Greek Mythology
Ashley Lastimosa
Creation
Titans
Olympians
The Greeks had many gods, but chief among them were the Olympians, that is, the gods who ruled most everything from their home atop Mount Olympus in Greece. The children of Cronos, a Titan, and Rhea, the "mother of the gods," the Olympians constitute the major gods of the Greek pantheon. Their king was Zeus, a sky god, famous for fathering a number of heroes like Perseus and Heracles. Hera was Zeus's sister and wife. The other Olympians include Zeus's brothers, Hades, god of the underworld, and Poseidon, god of the sea; Demeter, goddess of agriculture; Apollo, the sun god and god of the arts; Artemis, goddess of the hunt and moon; Hephaestus, god of fire and those who work with metal; Athena, goddess of wisdom and warfare; Ares, the god of war; Aphrodite, goddess of love; Hermes, the herald of the gods; and Hestia, goddess of the hearth.

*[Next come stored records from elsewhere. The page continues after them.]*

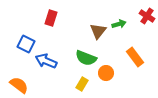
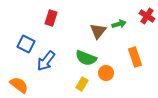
orange rectangle: rotated 18 degrees clockwise
blue arrow: rotated 75 degrees counterclockwise
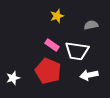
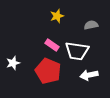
white star: moved 15 px up
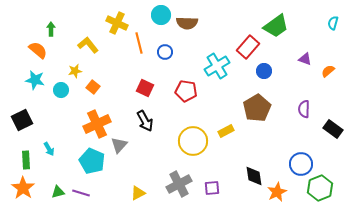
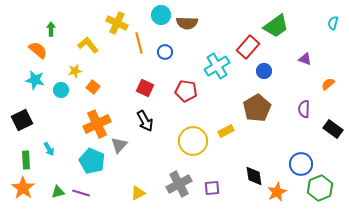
orange semicircle at (328, 71): moved 13 px down
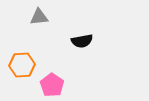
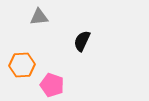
black semicircle: rotated 125 degrees clockwise
pink pentagon: rotated 15 degrees counterclockwise
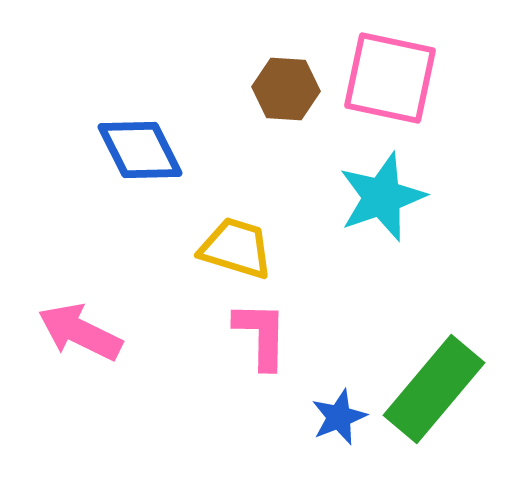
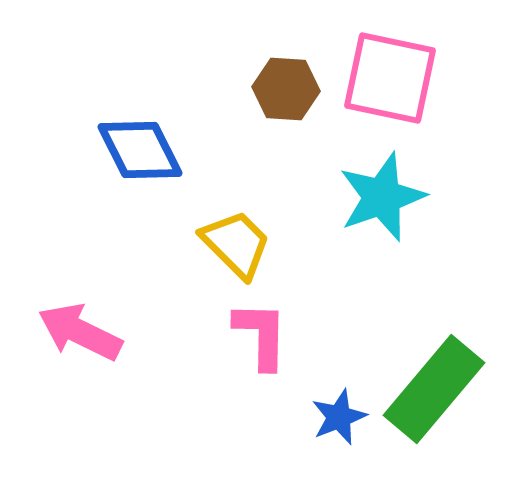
yellow trapezoid: moved 4 px up; rotated 28 degrees clockwise
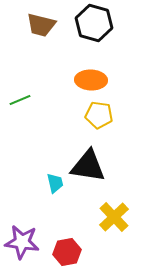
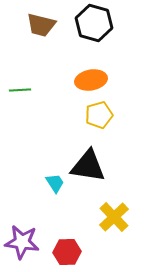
orange ellipse: rotated 12 degrees counterclockwise
green line: moved 10 px up; rotated 20 degrees clockwise
yellow pentagon: rotated 24 degrees counterclockwise
cyan trapezoid: rotated 20 degrees counterclockwise
red hexagon: rotated 8 degrees clockwise
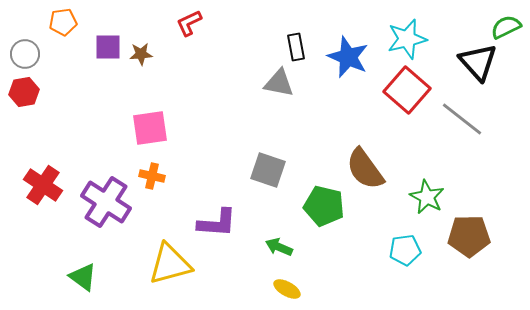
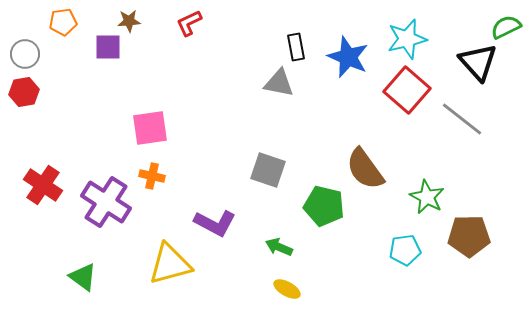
brown star: moved 12 px left, 33 px up
purple L-shape: moved 2 px left; rotated 24 degrees clockwise
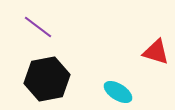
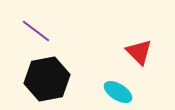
purple line: moved 2 px left, 4 px down
red triangle: moved 17 px left; rotated 28 degrees clockwise
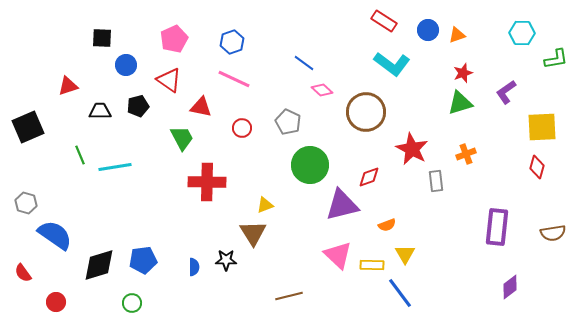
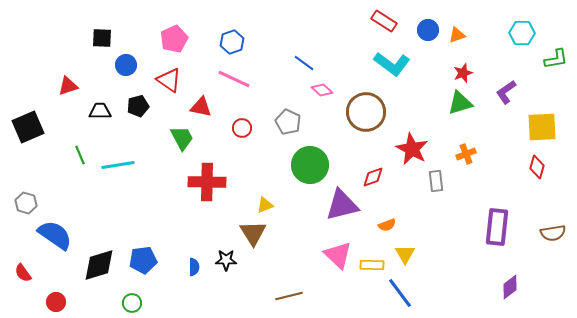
cyan line at (115, 167): moved 3 px right, 2 px up
red diamond at (369, 177): moved 4 px right
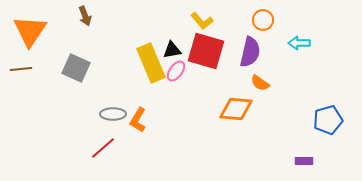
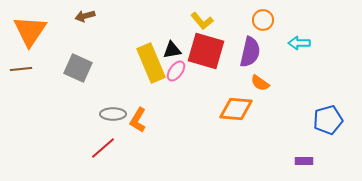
brown arrow: rotated 96 degrees clockwise
gray square: moved 2 px right
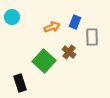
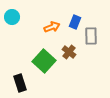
gray rectangle: moved 1 px left, 1 px up
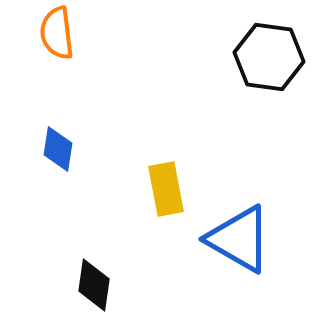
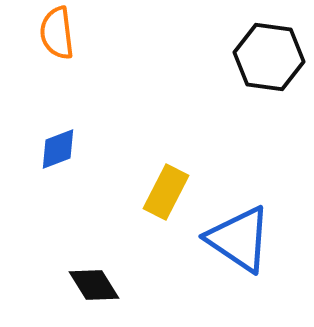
blue diamond: rotated 60 degrees clockwise
yellow rectangle: moved 3 px down; rotated 38 degrees clockwise
blue triangle: rotated 4 degrees clockwise
black diamond: rotated 40 degrees counterclockwise
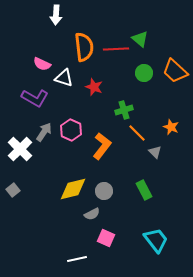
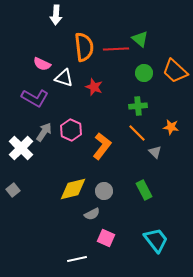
green cross: moved 14 px right, 4 px up; rotated 12 degrees clockwise
orange star: rotated 14 degrees counterclockwise
white cross: moved 1 px right, 1 px up
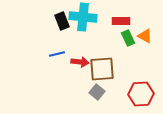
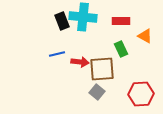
green rectangle: moved 7 px left, 11 px down
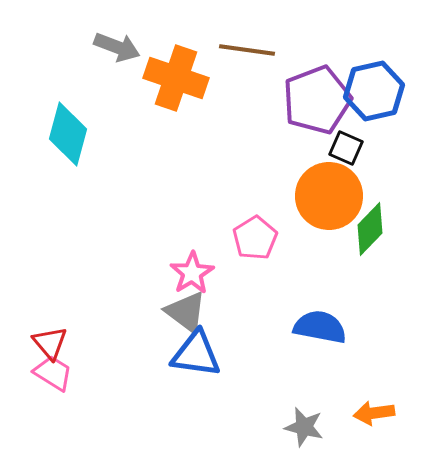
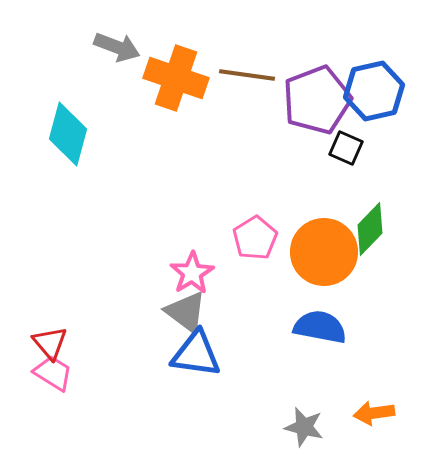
brown line: moved 25 px down
orange circle: moved 5 px left, 56 px down
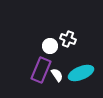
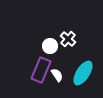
white cross: rotated 21 degrees clockwise
cyan ellipse: moved 2 px right; rotated 35 degrees counterclockwise
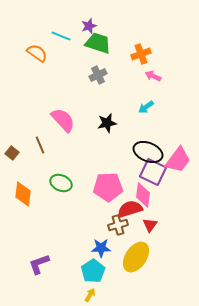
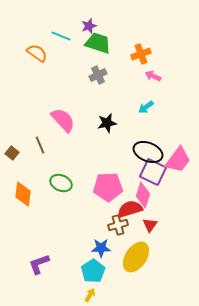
pink diamond: rotated 10 degrees clockwise
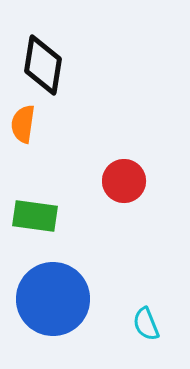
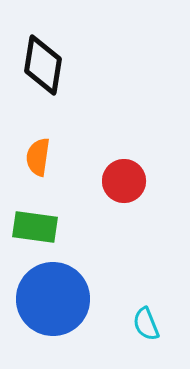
orange semicircle: moved 15 px right, 33 px down
green rectangle: moved 11 px down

Uranus, In Greek mythology, Uranus was the personification and god of the sky and the heavens, the most ancient of all the Greek gods and the first ruler of the universe in the very earliest Greek cosmology.
Creation of Humanity
Since Greece was so vast the story of human origin is foggy, though most all believe one of three models, each with its own imagery: artisanal, agricultural, or transformative. The most common of artisanal creation was the story of how Prometheus molded man out of clay into the likeliness of the gods. The Athenians, however had an agricultural idea of their own creation, boasting that they were born like plants from the soil of Attica, and so represented a different line of humans from the ones created by Prometheus. The Greek people known as Myrmidons traced their own origin back to ants that Zeus had transformed into human beings on the island of Aegina.
Demigods
Hercules
Hercules was the son of Zeus and Alcmene. Zeus's wife, Hera, despised Hercules being born from a human mother and on the night of his birth while sleeping in his crib sent two giant serpents to kill him. Hera had underestimated his strength ,when the night was over Hercules was found holding to giant serpents he had strangled in each hand. As Hercules grew he became stronger and a great warrior. When he was 18 years old, the Cithaeronian Lion, a lion using Mount Cithaeron as its base, was killing cattle belonging to Amphitryon and Thespius, a nearby ruler. Wishing to catch the lion, Heracles went to Thespius, in whose house he stayed for 50 days hunting the beast. Eventually he overcame the lion and dressed himself in its skin, using its scalp as a helmet. After he returned he decided to leave himself out of the business of the to people, though King Cerion of Thebes insisted he marry his daughter Megara. Once home several gods presented him with gifts, Hermes moreover gave him a sword, Apollo a bow and arrows, Hephaestus a breastplate of gold, and Athena a peplos, or robe. Though Hercules had grown strong and an okay guy, Hera still harbored hatred for the demigod, and so she drove him mad causing him to kill his own children as well as those of his brother Iphicles by flinging them into the fire. Condemning himself to exile, he went to Thespius, who purified him of the killings. Then he went to Delphi to ask the gods where he should live. The Pythia, or priestess, instructed him to dwell in Tiryns, where he should serve Eurystheus for 12 years, performing 10 tasks that Eurystheus would assign him, and when the tasks were completed, he would become immortal. He completed all his task and more, but his existence was dark and sad, he had several episodes of insanity and killed several of his family and comrades but even after all the strife and grief a cloud came down and, with a peal of thunder, carried him up to the sky, where he obtained immortality and was reconciled with Hera, who gave him her daughter Hebe in marriage.